In 1990 James Mace came to Kyiv, bringing me the computer-typed three volumes of the testimonies of former Soviet citizens about the famine. Later that year the three volumes were printed in Washington. In December 1990 I published the article “The Way It Was,” as a review of the work in the journal Pid praporom leninizmu (Under the Banner of Leninism). Now this article can be regarded as a document. I will let myself a quote, “Listening to eyewitnesses, J. Mace and his associates tried to establish a true picture of the famine. They managed to do this, so reading the whole verbatim, page by page, shocks you and inspires horror. It was just impossible to invent the described apocalyptic scenes that occurred in the agonizing Ukrainian countryside. The physical condition and looks of the famine-stricken, the sufferings of parents watching their children shrivel without food, the tragedy of orphanages stripped of state funding, the attempts of peasants to survive by eating various substitutes, the hopeless standing in miles-long lines for non-rationed high-price bread made of the grain seized from none other than them, the hair-raising scenes of cannibalism – all these stories were committed to paper the way they sounded in front of the microphone, with all the faltering, slips of the tongue, and stylistic errors.”

The commission’s three-volume publication come to a total 2,258 pages of a small-sized print. The method of interviewing still remains unsurpassed. It is thus difficult to overestimate the American researcher’s contribution to famine studies. Unfortunately, it turned out impossible to republish Mace’s four volumes (plus Report to Congress in English — Ed.) in Ukraine for lack of funds, although some proposals were put forward as long ago as 1993, when the sixtieth anniversary of the famine was observed.
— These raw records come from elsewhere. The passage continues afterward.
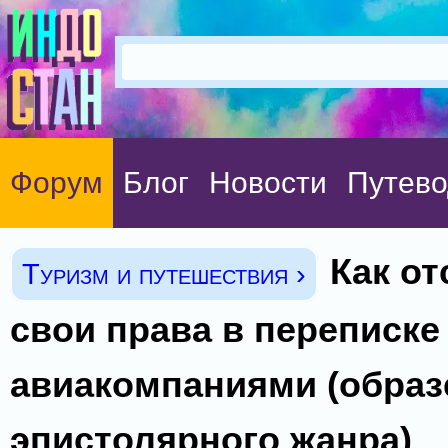
Форум
Блог
Новости
Путево
Как от
Туризм и путешествия ›
свои права в переписке
авиакомпаниями (образ
эпистолярного жанра)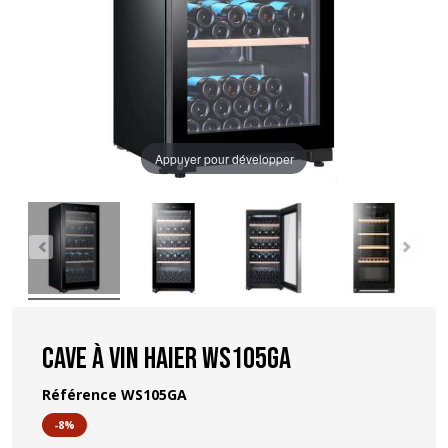
Appuyer pour développer
Cave à vin Haier WS105GA
Référence
WS105GA
-8%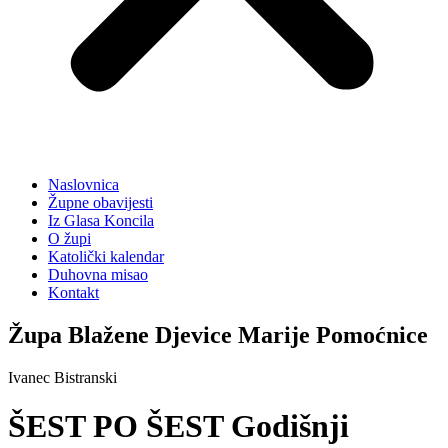
Naslovnica
Župne obavijesti
Iz Glasa Koncila
O župi
Katolički kalendar
Duhovna misao
Kontakt
Župa Blažene Djevice Marije Pomoćnice
Ivanec Bistranski
ŠEST PO ŠEST Godišnji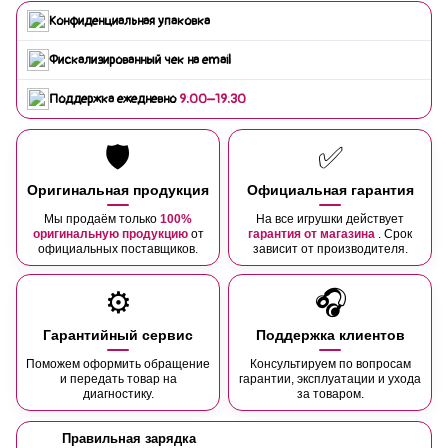
Конфиденциальная упаковка
Фискализированный чек на email
Поддержка ежедневно
9:00–19:30
🛡️
✅
Оригинальная продукция
Официальная гарантия
Мы продаём только
100%
На все игрушки действует
оригинальную продукцию
от
гарантия от магазина
. Срок
официальных поставщиков.
зависит от производителя.
⚙️
🎧
Гарантийный сервис
Поддержка клиентов
Поможем оформить обращение
Консультируем по вопросам
и передать товар на
гарантии, эксплуатации и ухода
диагностику.
за товаром.
Правильная зарядка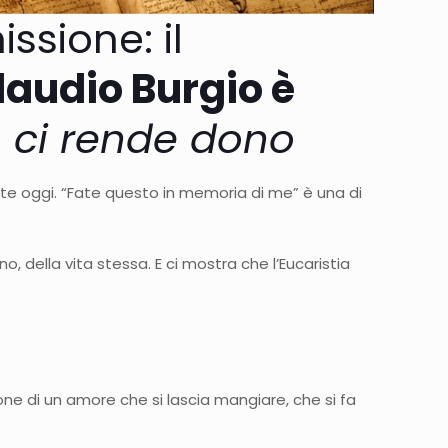
ssione: il
laudio Burgio è
, ci rende dono
e oggi. “Fate questo in memoria di me” è una di
, della vita stessa. E ci mostra che l’Eucaristia
ione di un amore che si lascia mangiare, che si fa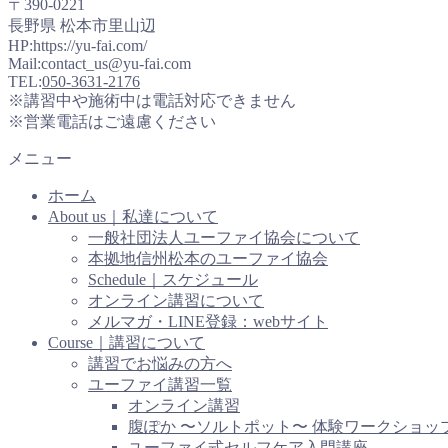
〒390-0221
長野県 松本市里山辺
HP:https://yu-fai.com/
Mail:contact_us@yu-fai.com
TEL:
050-3631-2176
※講習中や施術中は電話対応できません
※営業電話はご遠慮ください
メニュー
ホーム
About us｜私達について
一般社団法人ユーファイ協会について
本拠地信州松本のユーファイ協会
Schedule｜スケジュール
オンライン講習について
メルマガ・LINE登録：webサイト
Course｜講習について
講習でお悩みの方へ
ユーファイ講習一覧
オンライン講習
腹ぽか 〜ソルトポット〜 体験ワークショッ
ユーファイ式セルフケア入門講座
Ukrainian history textbooks for senior grades twice touch on the subject of the famine: for the first time, in the chapter about the total collectivization of agriculture, and, for the second time, on the pages about Gorbachev’s perestroika turning from a bureaucratic campaign into a revolutionary popular movement. In 1988-1991 the subject of the famine helped arouse society from its political lethargy and promoted the national liberation movement. No doubt, this subject also turned many leading Communists into the sovereignty communists who eventually banned this party in 1991. I am certain that our society will duly honor the contribution made by US citizen and Professor James Mace, to the making of our independent Ukraine.